DevScript Saga

Welcome to DevScript Saga!

A little Helping Hand for Devs

A message queue is a durable component, stored in memory, that supports asynchronous communication. It serves as a buffer and distributes asynchronous requests.

Message queues make it possible for application to communicate asynchronously, by sending messages to each other vi a queue. Asynchronous processing allows a task to call a service and move on to the next task while service processes the request at it’s own pace.

The basic architecture of message queue is quite simple: there are client application called producers that create messages and deliver them to message queue.
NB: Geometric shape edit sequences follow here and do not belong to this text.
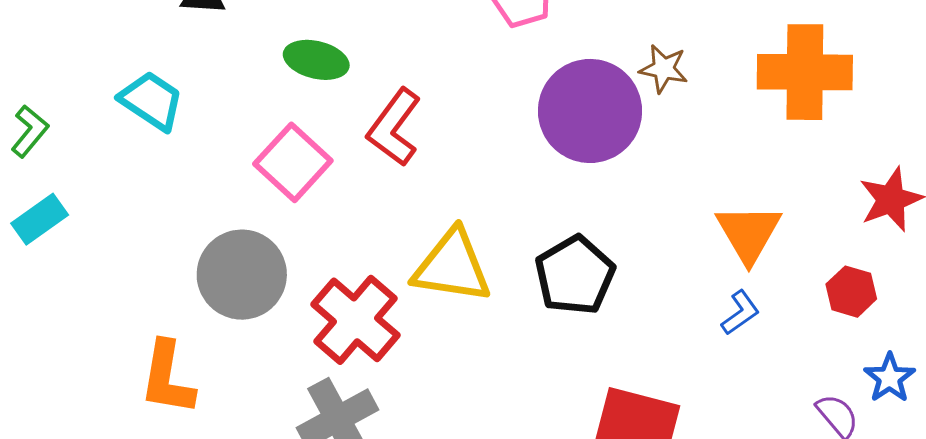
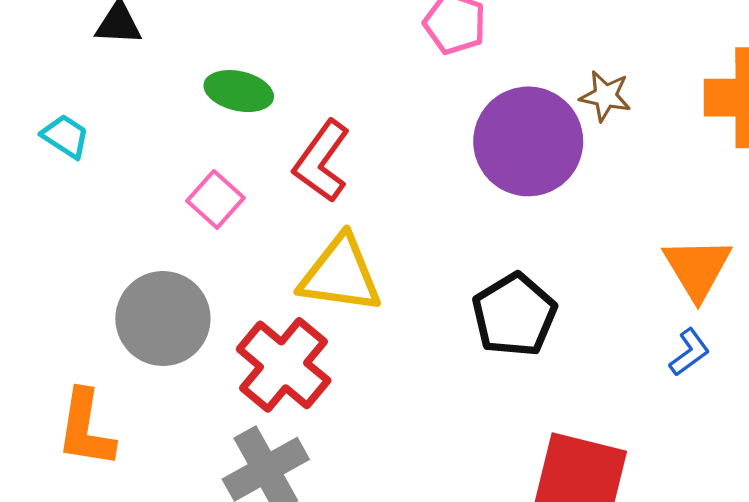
cyan trapezoid: (151, 101) -> (65, 136), size x0.7
pink square: (293, 162) -> (215, 199), size x0.7
yellow triangle: (452, 266) -> (340, 275), moved

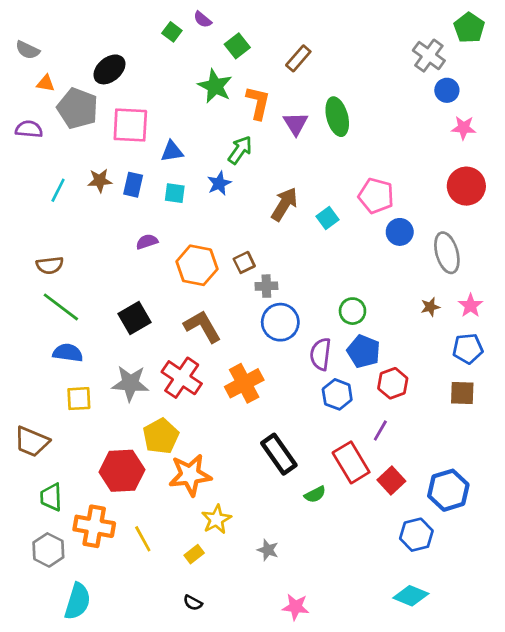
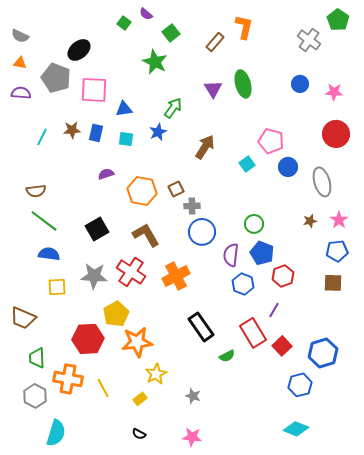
orange triangle: (46, 83) -> (20, 63), moved
blue circle: (447, 90) -> (300, 84), moved
orange L-shape: (258, 103) -> (244, 27), moved
cyan square: (327, 218) -> (247, 164), moved
pink star: (296, 607) -> (192, 437), moved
Another application called a consumer, connects to the queue and gets messages to be processed. Messages placed onto the queue are stored until consumer retrieves them.

Decoupling makes the message queue a preferred architecture for building a scalable and reliable application. With the message queue, the producer can post a message to the queue when the consumer is unavailable to process it. The consumer can read messages from the queue even when the producer is unavailable.

Examples of Message Queues include Kafka, Amazon SQS, RabbitMQ, Heron etc.

Role of Message Queues in Microservices architecture:

In Microservices architecture, there are cross-dependencies, which entail that no single service can perform its functionalities without getting help from other services.

This is where it’s crucial for your system to have a mechanism in place which allows services to keep in touch with each other without getting blocked by responses. Message queues fulfil this purpose by providing a means for services to push messages to a queue asynchronously and ensure that they get delivered to correct destination.

To implement a message queue between services, you need a message broker, who takes message from sender and delivers it correct destination.